I'm not sure what is your end goal. But you can use a HashSet and do something like this in order to achieve what you are trying to achieve:

public static void main (String[] args) throws Exception {
    long number = 123L, counter = 1000000000L / number;
    while(digitProcessSystem(number * counter++));
    System.out.println("Number: " + number * (counter - 1));
}

public static boolean digitProcessSystem(long input) {
    char[] arr = Long.toString(input).toCharArray();
    Set<Character> set = new HashSet<>();
    for (int i = 0; i < arr.length; i++) {
        set.add(arr[i]);
    }
    return set.size() != 10;
}

Output:

Number: 1023458769

Answer 3

without using java language Facilities and hashset:

private static long digitProcessSystem(long N) {
long numberN = N;
String number = Long.toString(N);
String[] arr = number.split("");;
int arr2=new int[10];
int sum=0;
while(sum != 10){
    sum=0;
    // add N to number
    numberN += N;
    // Parse the new number
    number = Long.toString(numberN);
    // If it doesn´t have 10 digitis continue here yet
    if(number.length() < 10) continue;
    // split
    arr = number.split("");
    for(int i=0;i<arr.length;i++){
        arr2[arr]=1;
    }
    for(int i=0;i<10;i++){
        sum+=arr2[i];
    }
};
return numberN;
}

Answer 4

Generally, if you want to process the characters of a String , don't do it by splitting the string into substrings. Note that every CharSequence , including String , has the methods chars() and codepoints() allowing to process all characters as IntStream .

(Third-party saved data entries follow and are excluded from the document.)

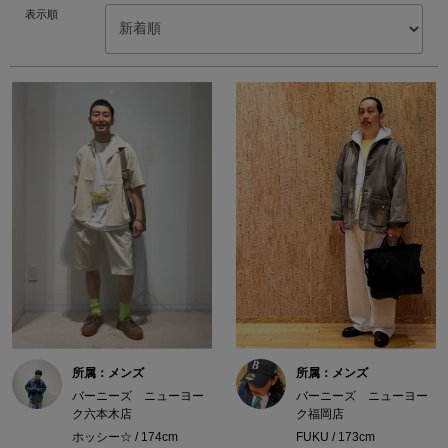
表示順
所属：メンズ
所属：メンズ
バーニーズ ニューヨー
バーニーズ ニューヨー
ク六本木店
ク福岡店
ホッシー☆ / 174cm
FUKU / 173cm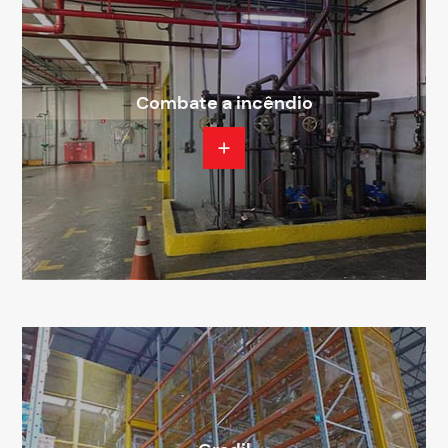
Combate a incêndio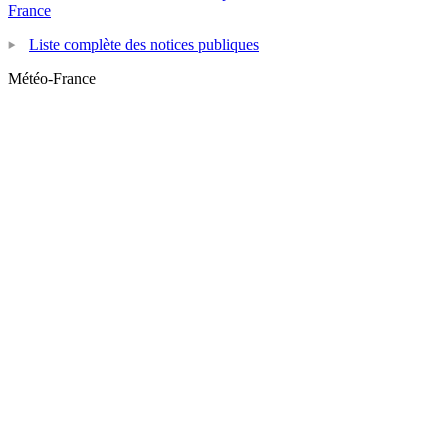
France
Liste complète des notices publiques
Météo-France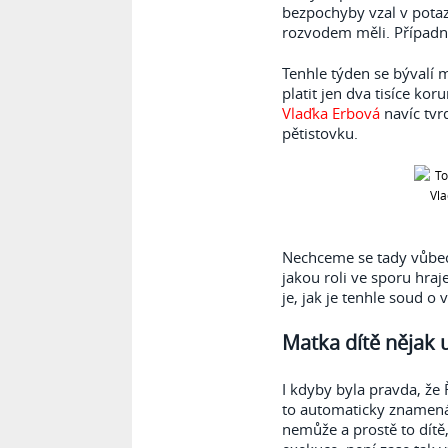
bezpochyby vzal v potaz
rozvodem měli. Případn
Tenhle týden se bývalí 
platit jen dva tisíce ko
Vlaďka Erbová
navíc tvrd
pětistovku.
Nechceme se tady vůbec 
jakou roli ve sporu hra
je, jak je tenhle soud 
Matka dítě nějak u
I kdyby byla pravda, že
to automaticky znamená
nemůže a prostě to dítě,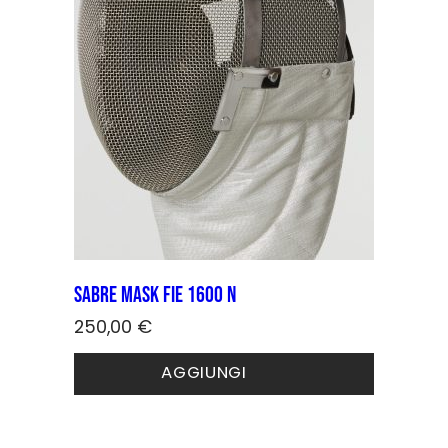
possono
essere
scelte
nella
pagina
del
prodotto
Sabre Mask FIE 1600 N
250,00
€
Questo
AGGIUNGI
prodotto
ha
più
varianti.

To check whether all digits from '0' to '9' are present, we can use chars() (don't have to think about surrogate pairs) and do it straight-forward, map them to their actual number by subtracting '0' , filter out all non-digits (just to be sure), then, map them to an int where the n th bit is set, so we can binary or them all together and check whether all of the lowest ten bits are set:

public static boolean hasAllDigits(String s) {
    return s.length()>9 &&
        s.chars().map(c -> c-'0').filter(c -> c>=0 && c<=9)
                 .map(c -> 1 << c).reduce(0, (a,b)->a|b) == 0b1111111111;
}

As a bonus, a length-check is prepended as a String must have at least ten characters to contain all ten digits, so we can short-cut if it hasn't.

---

Now, I'm not sure about your actual task. If you just want to iterate until encountering a number having all digits, it's quite simple:

long number=123;
for(long l = 1, end = Long.MAX_VALUE/number; l < end; l++) {
    long candidate = number * l;
    if(hasAllDigits(String.valueOf(candidate))) {
        System.out.println("found: "+candidate);
        return;
    }
}
System.out.println("not found within the long range");

But if you want to know when you encountered all digits within the sequence of numbers, we have to adapt the test method and keep the bitset between the iterations:

public static int getDigits(String s) {
    return s.chars().map(c -> c-'0').filter(c -> c>=0 && c<=9)
            .map(c -> 1 << c).reduce(0, (a,b)->a|b);
}

long number=123;
int digits=0;
for(long l = 1, end = Long.MAX_VALUE/number; l < end; l++) {
    long candidate=number * l;
    int newDigits=digits | getDigits(String.valueOf(candidate));
    if(newDigits != digits) {
        System.out.printf("pos %10d: %10d%n", l, candidate);
        digits=newDigits;
        if(digits == 0b1111111111) {
            System.out.println("encountered all digits");
            break;
        }
    }
}
if(digits != 0b1111111111) {
    System.out.println("did not encounter all digits within the long range");
}

This method will only print numbers of the sequence which have at least one digit not encountered before, so you can easily see which one contributed to the complete set and will see at most ten numbers of the sequence.